In the Passover celebration, Jews remembered their freedom from the hands of Pharaoh, a living god and the son of Ra. At this Passover and for many before and after, God’s people also remembered that they served under the weight of the Roman Emperor. At this time, it was Tiberius Caesar, also worshiped as a living god, son of Apollo.

From the east came another parade. A humble teacher dressed in everyday clothing and riding upon the unbroken colt of an ass. I’m sure both arrived to cheers and adulation. One by threat and intimidation and the other by hope and faith. One enters with a show of power and authority and the intention to dominate. The other in humility and gentleness, for peace and for freedom, even in the midst of domination, destruction and corruption and eventually, peace and freedom from it.

Good News – Great News – Jubilant News – News from God

One enters as a representative of the living god of Rome, the other as Yahweh; true God, alive in human skin.

39 Some of the Pharisees in the crowd said to Jesus, ‘Teacher, rebuke your disciples!’

40 ‘I tell you,’ he replied, ‘if they keep quiet, the stones will cry out.’

We can understand the angst of these pharisees. Despite the system of political rule, corrupted slowly over centuries, these religious leaders and rulers of Israel were keen to prevent the bloodshed of their people; keen to protect them. It’s understandable then, that they ask Jesus to request some temperance from his followers. This time in history however, and this particular entrance into Jerusalem are God ordained and God organised and if the people are silent God himself will shout for joy through the bedrock of the earth itself.

 Good News for Everyone

In almost all human stories there are good guys and bad guys, winners and losers. In this story, everyone wins. Jesus enters Jerusalem to challenge the powers of this world and to correct the wrongs done by their greedy systems. He does so not with an army or with weapons of war but peacefully and with his soul set for personal sacrifice. The eyes of God see what we can’t, or won’t. Jesus is set to do engage in the final battle. ‘Not against flesh and blood but against the rulers, against the authorities, against the powers of this dark world and against the spiritual forces of evil in the heavenly realms’, as St. Paul says in Ephesians 6.

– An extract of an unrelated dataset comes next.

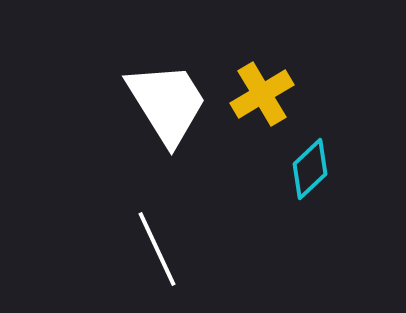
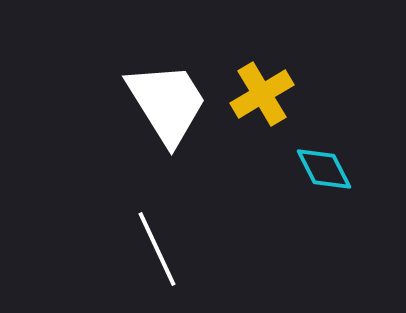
cyan diamond: moved 14 px right; rotated 74 degrees counterclockwise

Deprive the devil and all his spirits of their power, demolish their aspirations and our weak and broken humanity may well be saved, even the Romans and the scribes and pharisees. Destroy the disease and the symptoms can be treated with love. Perhaps Jesus is dying for everyone!?

Salvation Plan: Stage 2 – Operation Redemption

This Easter we will remember again, the sacrifice of Jesus and his resurrection, ‘the first born from among the dead’ (Colossians 1:18).